1.4. Pouvoir et argent.

Reste à savoir pourquoi pouvoir et argent ont fait bon ménage depuis des temps immémoriaux.

En parlant d’argent, ce n’est pas de ses fonctions qu’il faut s’occuper en premier lieu comme il est d’usage de procéder lorsqu’on vise des objectifs pédagogiques : il faut remonter à son essence même. « La principale difficulté de l’analyse de la monnaie se trouve surmontée, écrit K. Marx, dès que l’on a compris que l’argent a son origine dans la marchandise elle-même » 52 . J.K. Galbraith montre à l’aide d’exemples concrets pris dans l’histoire économique somme toute récente des Etats-Unis d’Amérique que l’argent peut être représenté par de simples objets sans valeur intrinsèque hormis celle que leur confère la culture des peuples de l’Amérique précolombienne : « Dès l’origine, écrit l’auteur du Nouvel Etat industriel, les colons avaient expérimenté des substituts à la monnaie métallique […] Leur premier substitut fut emprunté aux Indiens […]. Les wampum, coquillages utilisés par les Indiens, devinrent la monnaie de petite valeur acceptée partout » 53 . Mais l’auteur avait pris soin de préciser d’entrée de jeu 54 que l’utilisation de ces coquillages ne faisait que combler un vide créé par l’absence de pièces métalliques de valeur minime.

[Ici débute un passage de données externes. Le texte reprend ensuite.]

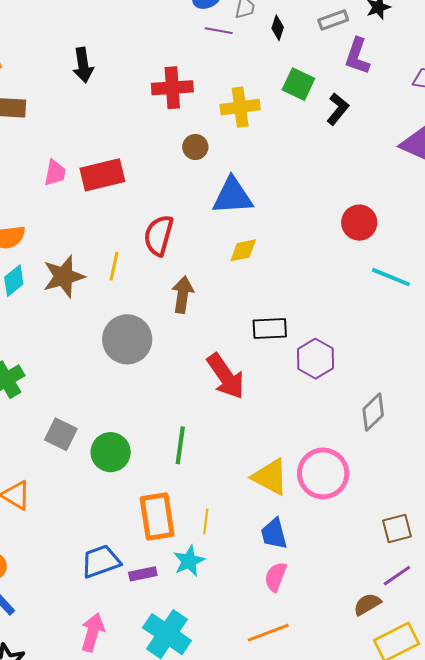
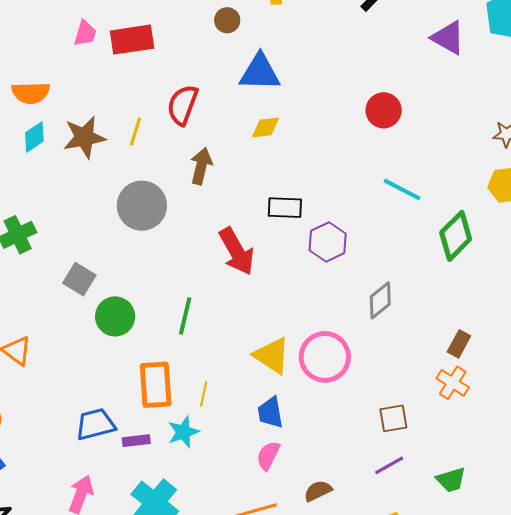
cyan line: (391, 277) -> (402, 189), moved
gray square: (61, 434) -> (79, 279), moved
brown semicircle: (367, 604) -> (318, 491), moved

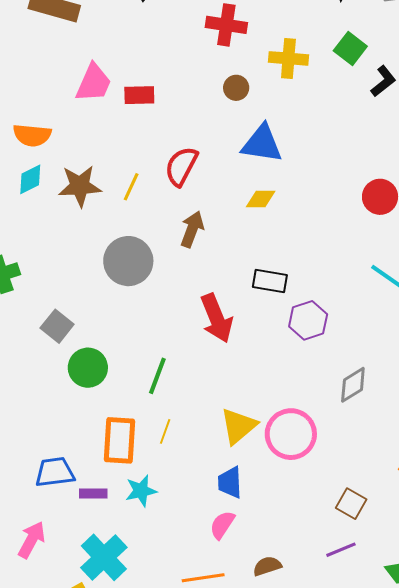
pink trapezoid: (85, 33) -> (94, 83), size x1.5
red rectangle: (132, 40) -> (139, 95), size x0.7
yellow triangle: (272, 356) -> (238, 426), turned 39
yellow line: (204, 394) -> (165, 431), moved
brown square: (393, 418) -> (351, 504), turned 32

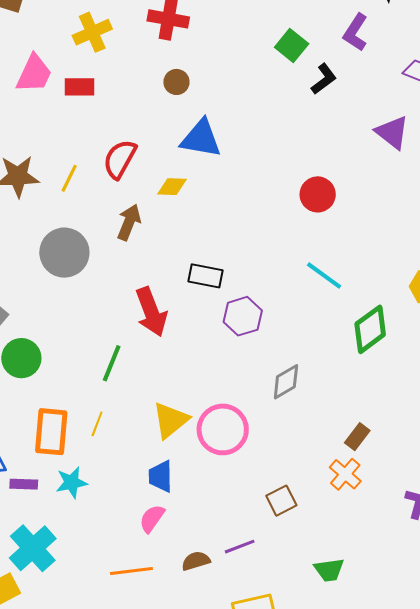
yellow cross: (288, 58) -> (92, 32), moved, turned -30
yellow diamond: (261, 199) -> (172, 187), moved
green line: (157, 376) -> (112, 363), moved
brown square: (351, 504) -> (281, 501), turned 32
purple line: (341, 550) -> (240, 547), moved

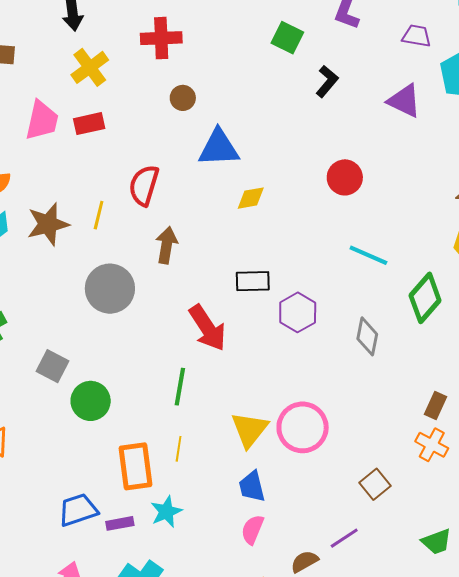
black L-shape: (324, 79) -> (327, 81), moved
yellow diamond: (172, 187) -> (251, 198), moved
gray diamond: (286, 382) -> (367, 336), moved, turned -36

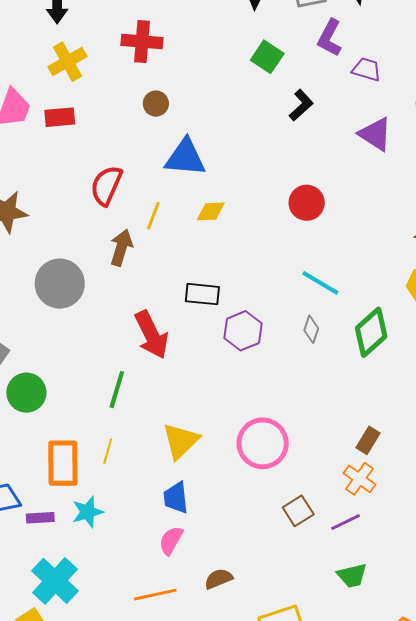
purple trapezoid: (417, 36) -> (367, 69), moved
yellow line: (99, 215) -> (153, 216), moved
gray diamond: (367, 336) -> (311, 329), moved, size x0.7
pink circle: (303, 427) -> (263, 443), moved
purple line: (344, 538) -> (346, 522), moved

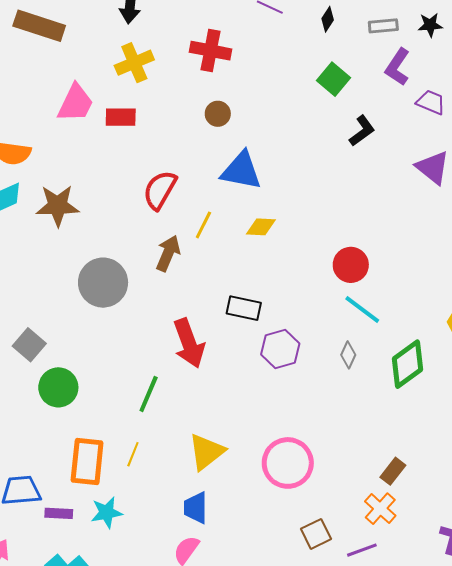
red circle: (307, 203) -> (351, 265), moved

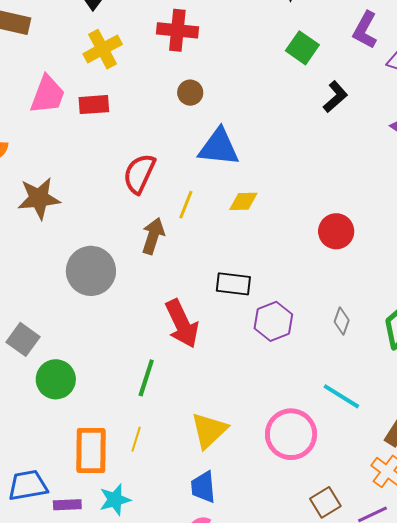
cyan line: (362, 310) -> (341, 396), moved

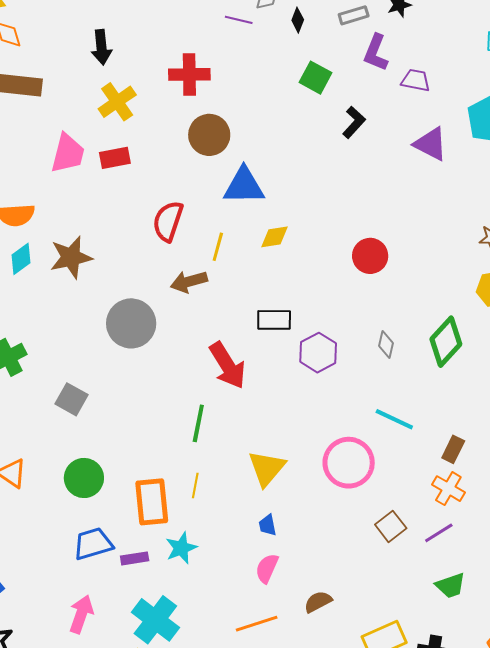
brown circle: (190, 93) -> (209, 135), size x1.6
brown arrow: (153, 236) -> (189, 282), turned -117
green circle: (56, 379) -> (84, 478), moved
blue trapezoid: (203, 487) -> (268, 525), size x0.7

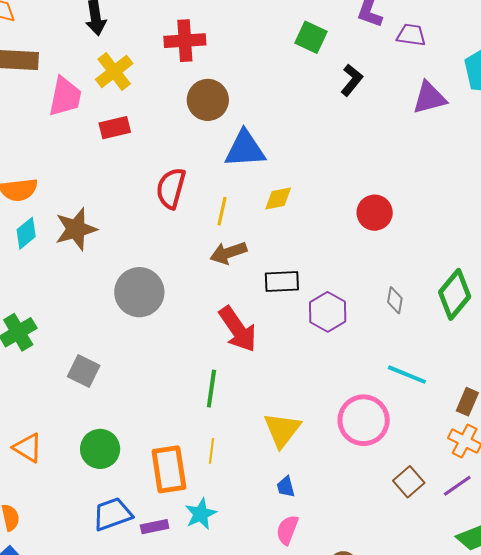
purple triangle: (431, 144) -> (429, 98), turned -39
pink trapezoid: (68, 153) -> (65, 97), moved
brown arrow: (189, 282) -> (228, 253), moved

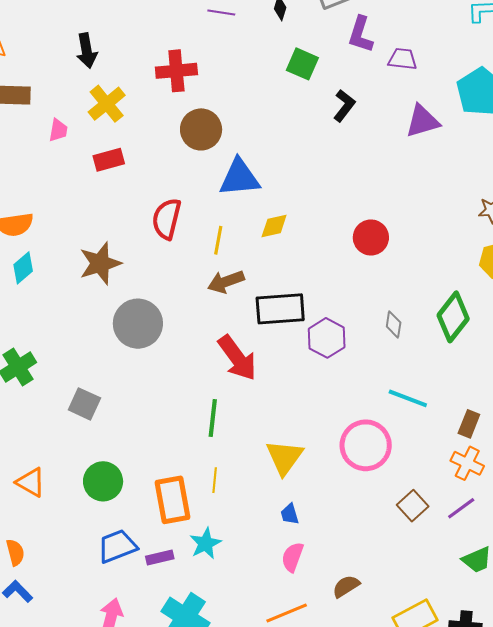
pink trapezoid: (65, 97) -> (58, 130), size x0.6
brown star: (76, 229) -> (100, 263), moved
black rectangle: (282, 281) -> (280, 309), size x1.4

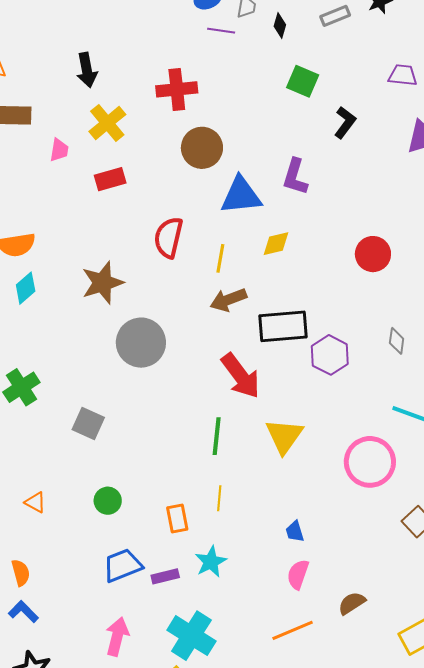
purple L-shape: (361, 34) -> (295, 177), moved
yellow triangle: (284, 457) -> (284, 436), moved
green circle: (103, 481) -> (108, 501), size x0.7
orange triangle: (31, 482) -> (35, 502), size x0.7
orange rectangle: (172, 500) -> (177, 518), size x0.6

Il reste que, même dans ces cas-là, l’argent ne se détache pas d’un corps matériel. Et si ces objets ne sont pas des marchandises, c’est sans doute simplement parce que la société marchande ne s’était pas encore extraite des limbes de l’économie naturelle que les premiers colons eurent à pratiquer à l’instar des autochtones dans un pays où tout était à recréer. On comprendra que notre propos ne puisse s’attarder sur cette forme d’économie sans dévier de son objet : l’économie de marché.

Notes
52.

Contribution à la critique de l’économie politique, Ed. Sociales 1972, p 39. A. Smith, pour sa part, définit la monnaie comme une marchandise dans le paragraphe suivant : « … tout homme prévoyant dans chacune des périodes de la société qui suivirent le premier établissement de la division du travail, dut naturellement tâcher de s’arranger pour avoir par devers lui dans tous les temps, […] une certaine quantité de quelque marchandise qui fût, selon lui, de nature à convenir à tant de monde que peu de gens fussent disposés à la refuser en échange du produit de leur industrie ». In Recherches sur la nature et les causes de la richesse des nations, Ed. Gallimard 1976, p 55. Dans le même esprit, J.B. Say écrit : « S’il existe dans la société une marchandise qui soit recherchée non à cause des services qu’on peut en tirer par elle-même mais à cause de la facilité qu’on trouve à l’échanger contre tous les produits nécessaires à la consommation, une marchandise dont on puisse exactement proportionner la quantité qu’on en donne avec la valeur de ce qu’on veut avoir, […] Cette marchandise est la monnaie. ». Cf. Traité d’économie politique, Ed. ENAG 1990, Alger, p 228.

53.

J.K.Galbraith : L’Argent, Ed. Gallimard 1975, p. 87.

54.

Il écrit en effet au tout début de l’ouvrage en parlant de cette sorte de monnaie : «Mais les éléments plus étranges ou exotiques tels que bétail, coquillages, whisky et cailloux qui font pourtant les délices des professeurs d’économie n’ont jamais eu qu’une importance très relative pour les peuples tant soit peu éloignés d’une existence agreste ou primitive». Cf L’argent, op. cit. p 24.